State officials are monitoring weather conditions to determine whether it’s safe to ignite fireworks Friday. As of late Thursday morning, the state projected that there was moderate danger of fire. Temperatures are expected to be in the low 90s, and there is a chance of thunderstorms that could be accompanied by fast winds.

Joe Lowe, who served as fire chief for South Dakota’s Division of Wildland Fire between 2001 and 2012, said in a phone interview that the embers from pyrotechnics can quickly ignite dry pine needles on the memorial site, which is why his team always pre-positioned firefighting teams to snuff them out.

“So setting off fireworks in potentially dry fuels, in steep slopes, with high temperatures and possible downdraft winds from a thunderstorm may pose a fire risk,” Lowe said.

When asked how much the federal government is spending on the event, Goodwin did not specify. Some park advocates warn that congregating on public lands could pose a danger in light of the current coronavirus outbreak.

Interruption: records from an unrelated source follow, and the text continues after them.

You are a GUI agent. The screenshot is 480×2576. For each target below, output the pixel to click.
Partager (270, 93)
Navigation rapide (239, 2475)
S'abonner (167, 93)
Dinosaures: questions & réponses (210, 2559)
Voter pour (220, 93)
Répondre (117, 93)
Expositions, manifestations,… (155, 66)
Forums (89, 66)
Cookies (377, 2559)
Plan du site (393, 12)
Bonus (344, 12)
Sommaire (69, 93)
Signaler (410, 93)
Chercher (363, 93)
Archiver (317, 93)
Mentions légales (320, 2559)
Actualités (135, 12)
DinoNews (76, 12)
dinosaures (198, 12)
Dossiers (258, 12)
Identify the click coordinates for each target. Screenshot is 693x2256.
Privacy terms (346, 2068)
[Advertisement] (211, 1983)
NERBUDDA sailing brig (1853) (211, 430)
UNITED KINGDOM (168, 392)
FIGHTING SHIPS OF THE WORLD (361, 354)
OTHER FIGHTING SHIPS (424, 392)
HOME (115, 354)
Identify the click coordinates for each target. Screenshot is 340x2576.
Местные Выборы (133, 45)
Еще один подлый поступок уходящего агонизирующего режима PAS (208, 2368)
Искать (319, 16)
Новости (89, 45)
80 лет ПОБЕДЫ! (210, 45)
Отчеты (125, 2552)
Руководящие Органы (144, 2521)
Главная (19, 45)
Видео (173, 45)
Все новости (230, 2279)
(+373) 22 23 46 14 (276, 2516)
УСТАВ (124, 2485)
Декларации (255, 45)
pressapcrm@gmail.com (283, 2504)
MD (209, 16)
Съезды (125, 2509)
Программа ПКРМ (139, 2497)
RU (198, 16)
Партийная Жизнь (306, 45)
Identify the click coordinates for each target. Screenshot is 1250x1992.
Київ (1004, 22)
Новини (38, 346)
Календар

“Given how contagious COVID-19 is, we have been cautioning people about the crowded conditions in many national parks which might make social distancing extremely difficult,” said Kristen Brengel, senior vice president of government affairs at the National Parks Conservation Association in an email. “The July Fourth holiday and planned celebrations in some national parks will attract visitors from around the country making these events more risky.”